The agreeable eye

an eudæmonistarchives

substantiation

The sky transplanted onto the blue-washed stone was peopled with flying angels which I was seeing for the first time...

I was almost exactly halfway through Céleste Albaret’s recollections of Monsieur Proust when I realized I had erred in the matter of genre. I had supposed it was merely a servant’s memoir of her eccentric employer. Given the pains she takes to clarify her stances on her employer (not crazy, not malingering, not a bit eater, might be gay), this is an easy assumption. It is, however, no such thing – it is hagiography pure and simple. One would have thought, since I had lately been reading Bede’s Life of St. Cuthbert, I would have grasped this distinction before reaching page 185. The sentences that tipped me off were:

He realized very early that he would make demands which, together with those imposed by his health, would be difficult to ask of people. I am sure that when he saw that for me every demand made was a pleasure and easy to accomplish, he became attached to me (185, emphasis mine).

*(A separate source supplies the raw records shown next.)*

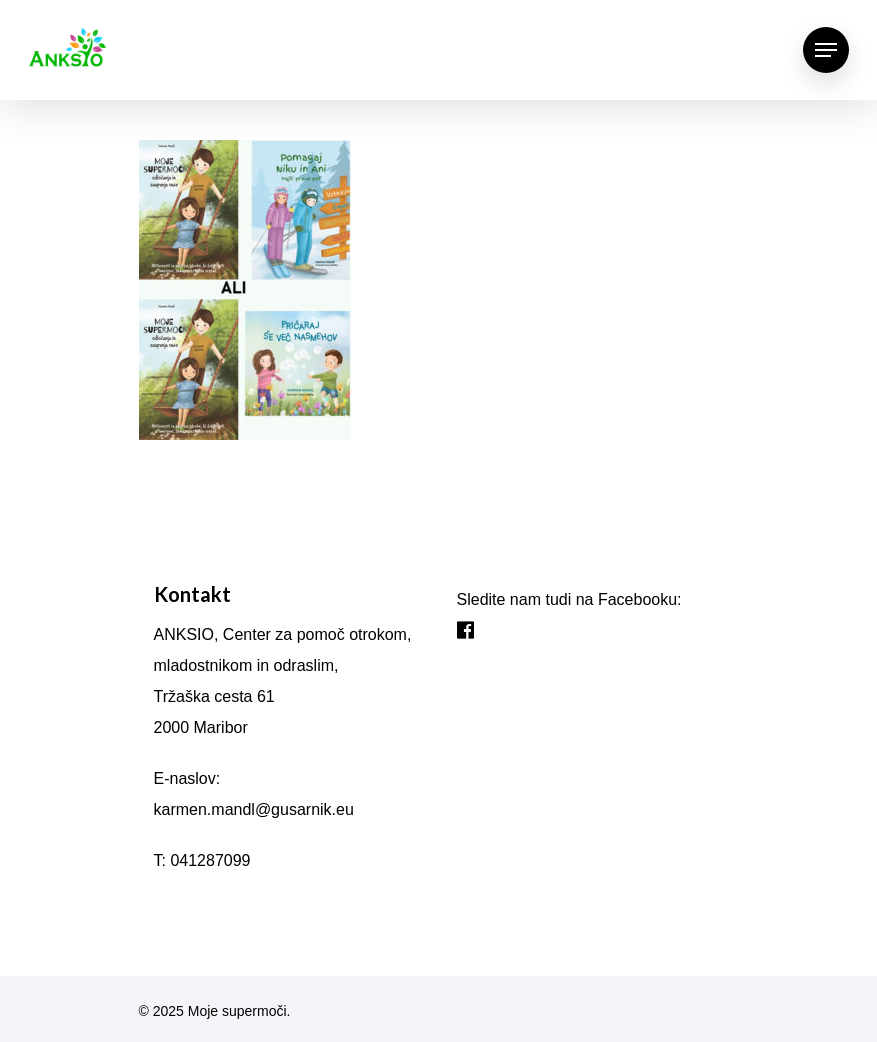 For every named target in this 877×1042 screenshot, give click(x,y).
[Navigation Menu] (826, 50)
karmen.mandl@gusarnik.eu (254, 809)
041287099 (210, 860)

I’m not quite sure, though, who is supposed to be the saint: Albaret or Proust. For all his ‘goodness’ and attention to the people in his life, Proust seems more of a capricious deity – one who swoops down on a family and forces them to get their adolescent daughter out of bed just so he can look at her, then goes away with nary a word of thanks. Albaret, on the other hand, is ever ready, able to anticipate his every need, once she has learnt the appropriate rituals: bring in so much coffee, prepared in such a way, at such a time, with so much milk, boiled for this amount of time, no touching please, but leave the hot water bottle there. Perhaps the clue is that Albaret no longer goes to mass once she starts working for Proust: she doesn’t need to.